Perlahan memang Matip membuktikan bahwa ia tidak cukup puas hanya menjadi anak bungsu di dalam hierarki bek tengah Liverpool. Bukti sahihnya tersaji pada laga perdelapan final UCL ketika Liverpool menghadapi Bayern Munich, dimana duet dadakannya bersama Fabinho mampu menjinakkan sang predator kotak penalti asal Polandia bernama Robert Lewandowski.
Sejak saat itu, Matip sudah tidak lagi menoleh ke belakang. performa teranyarnya saat menghadapi Cardiff City membuatnya diganjar sebagai man of the match oleh Sky Sports. Sebuah prestasi yang wajar mengingat peran dan perjalanannya bagi Liverpool hingga saat ini.

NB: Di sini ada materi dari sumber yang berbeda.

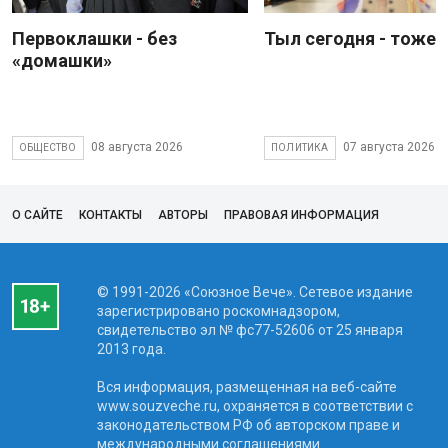
Первоклашки - без
Тыл сегодня - тоже 
«домашки»
08 августа 2026
07 августа 2026
ОБЩЕСТВО
ПОЛИТИКА
О САЙТЕ
КОНТАКТЫ
АВТОРЫ
ПРАВОВАЯ ИНФОРМАЦИЯ
© 1991-2026 «Союзное Вече». Сетевое издание
зарегистрировано роскомнадзором,
свидетельство эл № фc77-52606 от 25 января
2013 года.
Вся информация, размещенная на веб-сайте
www.souzveche.ru, охраняется в соответствии с
законодательством РФ об авторском праве и
международными соглашениями.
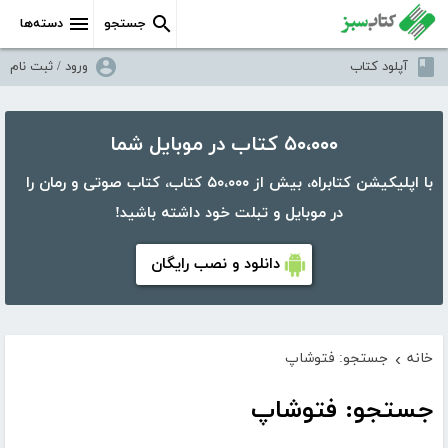
جستجو
دسته‌ها
آپلود کتاب
ورود / ثبت نام
۵۰،۰۰۰ کتاب در موبایل شما
با اپلیکیشن کتابراه، بیش از ۵۰،۰۰۰ کتاب، کتاب صوتی و رمان را
در موبایل و تبلت خود داشته باشید!
دانلود و نصب رایگان
خانه
جستجو: فتوشاپ
›
جستجو: فتوشاپ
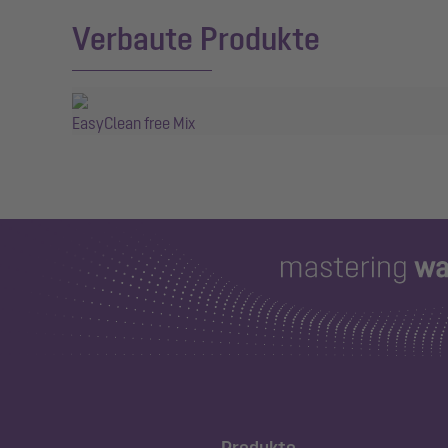
Verbaute Produkte
EasyClean free Mix
Produkte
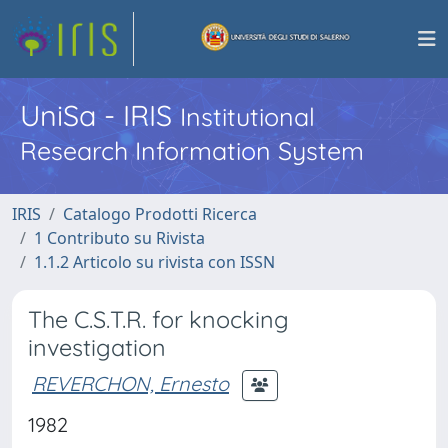
UniSa - IRIS
Institutional
Research Information System
IRIS
Catalogo Prodotti Ricerca
1 Contributo su Rivista
1.1.2 Articolo su rivista con ISSN
The C.S.T.R. for knocking
investigation
REVERCHON, Ernesto
1982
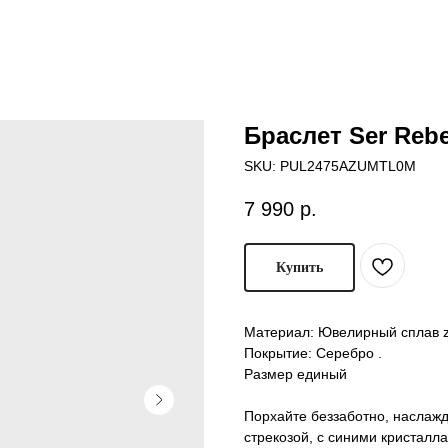
Браслет Ser Rebe
SKU:
PUL2475AZUMTL0M
7 990
р.
Купить
Материал: Ювелирный сплав z
Покрытие: Серебро .
Размер единый
Порхайте беззаботно, наслаж
стрекозой, с синими кристалл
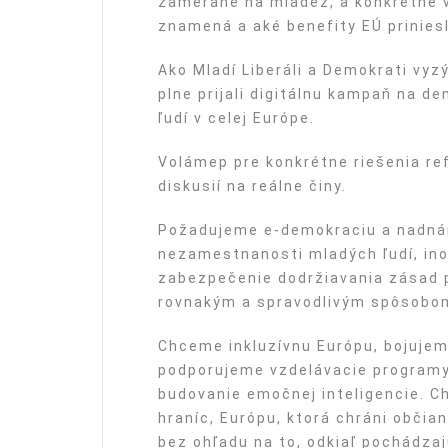
zamerané na mládež, a konkrétne v
znamená a aké benefity EÚ prinies
Ako Mladí Liberáli a Demokrati vy
plne prijali digitálnu kampaň na d
ľudí v celej Európe.
Volámep pre konkrétne riešenia re
diskusií na reálne činy.
Požadujeme e-demokraciu a nadnár
nezamestnanosti mladých ľudí, ino
zabezpečenie dodržiavania zásad p
rovnakým a spravodlivým spôsobo
Chceme inkluzívnu Európu, bojuje
podporujeme vzdelávacie programy
budovanie emočnej inteligencie. 
hraníc, Európu, ktorá chráni občian
bez ohľadu na to, odkiaľ pochádzaj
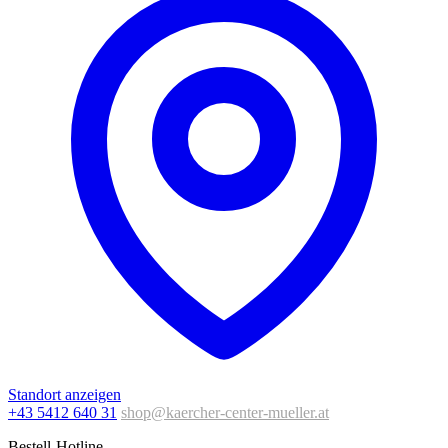
Standort anzeigen
+43 5412 640 31
shop@kaercher-center-mueller.at
Bestell-Hotline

Klopp sendiri pernah berujar bahwa Matip memang tidak terfokus pada performanya secara individu (liverpoolfc.com), dan lebih senang berkontribusi kepada tim secara langsung di lapangan.
Hal yang wajar mengingat sorotan utama di lini belakang Liverpool kini lebih terfokus pada van Dijk dan juga penampilan gemilang Alisson, serta dua full-back mereka yang bergelimang assist di sektor sayap yaitu Trent Alexander-Arnold dan Andy Robertson. tidak heran, banyak fans Liverpool kini yang menggaungkan kembali gaya permainan Matip sudah pantas disamakan dengan legenda Liverpool yaitu Sami Hyypia.
Satu hal yang pasti, di akhir musim nanti Matip akan melihat bahwa menjadi pilihan terakhir tak selalu buruk. Terutama apabila Liverpool mampu merengkuh gelar juara liga yang sudah 30 tahun dinantikan, apalagi jika berhasil mengawinkannya dengan gelar juara Eropa yang gagal diraih musim lalu.
Bisa jadi gelar-gelar tersebut akan membuat Matip ditahbiskan menjadi seorang legenda berkostum merah melebihi Hyypia. Atau mungkin ia hanya akan menjadi seorang cult hero yang sekali berarti, sesudah itu... mati(p).